Calles que vienen de las dársenas con su hacinamiento de casas destartaladas y decrépitas, que se echan a la cara el aliento, que zozobran. Persianas cerradas en los balcones bullentes de ratas y de viejas con el pelo lleno de sangre seca de garrapatas. Paredes desconchadas y borrachas que se inclinan al este y al oeste de su verdadero centro de gravedad. Cinta negra de las moscas que se anudan a los labios y a los ojos de los niños, húmedas perlas de las moscas estivales, invadiéndolo todo; bajo el peso de sus cuerpos caen los papeles matamoscas colgados en las puertas violetas de tiendas y cafés.
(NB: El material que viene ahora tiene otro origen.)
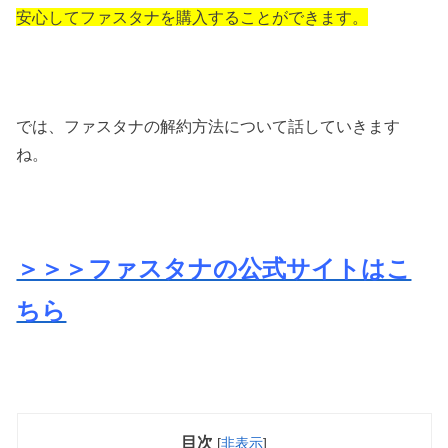
安心してファスタナを購入することができます。
では、ファスタナの解約方法について話していきます
ね。
＞＞＞ファスタナの公式サイトはこ
ちら
目次
[
非表示
]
Olor a sudor de los berberídeos, un olor como de alfombra de escalera en descomposición. Y los ruidos de la calle: grito agudo del aguatero que golpea sus recipientes de metal para anunciarse, chillidos inesperados dominando de vez en cuando el estrépito como si provinieran de algún animal pequeño y delicado al que arrancan las entrañas. Llagas como pantanos... la incubación de la miseria humana cobra tales proporciones que uno se queda estupefacto y todos los sentimientos humanos se desbordan y convierten en asco y terror.
Hubiera querido tener la audacia con que Justine se abría paso por esas calles hasta el café El Bab, donde yo la esperaba.
Fragmento de Justine, primera parte de la tetralogía El cuarteto de Alejandría, de Lawrence Durrell, fallecido el 7 de noviembre de 1990.